ASSIGNMENT: I need each line of the entries below that includes the string "Blue".

═══ TASK MATERIAL ═══

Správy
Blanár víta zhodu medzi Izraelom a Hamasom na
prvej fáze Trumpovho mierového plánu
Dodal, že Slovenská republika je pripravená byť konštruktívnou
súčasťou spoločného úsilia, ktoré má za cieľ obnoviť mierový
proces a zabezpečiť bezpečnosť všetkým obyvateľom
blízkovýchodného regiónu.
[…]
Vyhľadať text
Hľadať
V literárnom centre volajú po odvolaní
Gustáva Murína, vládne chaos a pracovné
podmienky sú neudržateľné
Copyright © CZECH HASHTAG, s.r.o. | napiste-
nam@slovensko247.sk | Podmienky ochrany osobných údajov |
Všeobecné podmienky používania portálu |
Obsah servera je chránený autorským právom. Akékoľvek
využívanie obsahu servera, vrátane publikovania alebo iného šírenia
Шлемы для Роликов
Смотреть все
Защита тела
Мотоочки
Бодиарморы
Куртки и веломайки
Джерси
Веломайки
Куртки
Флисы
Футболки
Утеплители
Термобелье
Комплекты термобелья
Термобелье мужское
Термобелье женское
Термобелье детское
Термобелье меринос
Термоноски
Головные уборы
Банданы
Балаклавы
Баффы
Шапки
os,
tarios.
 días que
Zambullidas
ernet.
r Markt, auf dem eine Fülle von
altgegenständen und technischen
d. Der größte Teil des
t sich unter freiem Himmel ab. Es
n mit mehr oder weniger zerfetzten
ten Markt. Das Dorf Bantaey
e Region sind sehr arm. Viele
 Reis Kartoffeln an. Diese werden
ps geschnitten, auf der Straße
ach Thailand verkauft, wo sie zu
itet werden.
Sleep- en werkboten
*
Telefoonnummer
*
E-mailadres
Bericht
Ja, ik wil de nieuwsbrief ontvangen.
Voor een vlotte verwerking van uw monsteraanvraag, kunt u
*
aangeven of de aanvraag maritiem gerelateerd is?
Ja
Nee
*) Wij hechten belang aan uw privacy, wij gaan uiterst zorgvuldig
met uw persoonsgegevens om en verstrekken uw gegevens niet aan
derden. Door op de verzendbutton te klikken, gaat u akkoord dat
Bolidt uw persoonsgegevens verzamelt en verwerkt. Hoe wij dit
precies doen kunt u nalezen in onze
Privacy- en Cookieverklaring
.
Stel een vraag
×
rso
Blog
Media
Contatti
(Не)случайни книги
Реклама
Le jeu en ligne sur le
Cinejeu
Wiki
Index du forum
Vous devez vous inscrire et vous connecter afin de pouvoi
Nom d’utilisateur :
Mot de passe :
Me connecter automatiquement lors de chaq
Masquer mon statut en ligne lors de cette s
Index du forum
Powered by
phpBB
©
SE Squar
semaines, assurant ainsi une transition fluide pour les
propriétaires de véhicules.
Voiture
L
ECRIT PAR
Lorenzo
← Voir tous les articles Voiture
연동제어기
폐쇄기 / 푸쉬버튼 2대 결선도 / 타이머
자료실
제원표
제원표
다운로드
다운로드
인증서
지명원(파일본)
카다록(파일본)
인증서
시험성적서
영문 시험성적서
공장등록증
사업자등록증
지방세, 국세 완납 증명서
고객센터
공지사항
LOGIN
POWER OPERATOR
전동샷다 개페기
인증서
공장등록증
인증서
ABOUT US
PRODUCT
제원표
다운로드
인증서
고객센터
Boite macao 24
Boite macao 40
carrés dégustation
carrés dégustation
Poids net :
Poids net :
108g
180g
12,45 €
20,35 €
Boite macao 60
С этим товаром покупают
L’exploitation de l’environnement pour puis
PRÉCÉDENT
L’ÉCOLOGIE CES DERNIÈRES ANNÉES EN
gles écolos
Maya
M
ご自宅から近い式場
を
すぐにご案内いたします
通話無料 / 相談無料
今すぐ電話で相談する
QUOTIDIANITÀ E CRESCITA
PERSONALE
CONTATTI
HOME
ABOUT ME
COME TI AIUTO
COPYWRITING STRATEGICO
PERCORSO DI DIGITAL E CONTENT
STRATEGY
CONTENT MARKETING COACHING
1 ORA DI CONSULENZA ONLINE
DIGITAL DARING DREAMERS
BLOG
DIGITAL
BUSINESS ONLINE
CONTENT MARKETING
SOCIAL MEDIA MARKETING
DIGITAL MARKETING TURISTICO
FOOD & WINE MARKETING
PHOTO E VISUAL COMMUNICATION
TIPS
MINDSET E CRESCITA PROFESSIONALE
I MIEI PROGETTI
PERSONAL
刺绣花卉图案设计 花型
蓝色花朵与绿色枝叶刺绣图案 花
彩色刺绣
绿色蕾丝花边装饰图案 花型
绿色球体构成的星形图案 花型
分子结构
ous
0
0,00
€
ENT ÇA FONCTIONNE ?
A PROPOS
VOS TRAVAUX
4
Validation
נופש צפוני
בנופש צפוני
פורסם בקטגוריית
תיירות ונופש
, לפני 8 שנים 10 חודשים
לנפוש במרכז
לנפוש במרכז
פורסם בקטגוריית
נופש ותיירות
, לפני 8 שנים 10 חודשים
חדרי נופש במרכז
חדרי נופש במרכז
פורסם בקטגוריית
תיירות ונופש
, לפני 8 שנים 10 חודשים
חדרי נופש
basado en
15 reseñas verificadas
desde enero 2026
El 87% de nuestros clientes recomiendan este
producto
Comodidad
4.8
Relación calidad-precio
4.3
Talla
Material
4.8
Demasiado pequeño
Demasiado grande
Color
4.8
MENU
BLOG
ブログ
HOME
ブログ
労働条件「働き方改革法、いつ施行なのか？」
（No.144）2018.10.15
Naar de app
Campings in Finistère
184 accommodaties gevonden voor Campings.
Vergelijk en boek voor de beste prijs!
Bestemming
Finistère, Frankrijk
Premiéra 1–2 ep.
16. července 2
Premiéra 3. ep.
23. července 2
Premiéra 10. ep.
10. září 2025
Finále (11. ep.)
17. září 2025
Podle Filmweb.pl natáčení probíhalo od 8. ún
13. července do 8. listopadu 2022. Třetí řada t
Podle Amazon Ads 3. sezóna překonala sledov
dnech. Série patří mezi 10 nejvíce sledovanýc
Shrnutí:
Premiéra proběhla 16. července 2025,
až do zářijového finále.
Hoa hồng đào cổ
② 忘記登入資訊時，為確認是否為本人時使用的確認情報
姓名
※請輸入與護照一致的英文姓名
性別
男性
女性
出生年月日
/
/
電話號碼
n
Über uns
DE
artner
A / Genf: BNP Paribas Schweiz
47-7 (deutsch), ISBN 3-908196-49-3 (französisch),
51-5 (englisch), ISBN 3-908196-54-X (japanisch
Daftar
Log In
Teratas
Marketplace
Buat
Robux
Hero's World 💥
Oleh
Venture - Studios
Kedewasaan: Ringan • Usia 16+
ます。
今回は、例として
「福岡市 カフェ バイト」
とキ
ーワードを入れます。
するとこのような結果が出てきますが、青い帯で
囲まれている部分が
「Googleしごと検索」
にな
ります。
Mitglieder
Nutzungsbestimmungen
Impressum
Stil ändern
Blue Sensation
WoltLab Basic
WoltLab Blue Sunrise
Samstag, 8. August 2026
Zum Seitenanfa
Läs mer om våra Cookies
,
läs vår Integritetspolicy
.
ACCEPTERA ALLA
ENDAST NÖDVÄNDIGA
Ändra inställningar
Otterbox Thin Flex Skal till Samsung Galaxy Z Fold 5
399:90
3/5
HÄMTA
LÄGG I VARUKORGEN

═══

OUTPUT FOR THIS EXERCISE:
Blue Sensation
WoltLab Blue Sunrise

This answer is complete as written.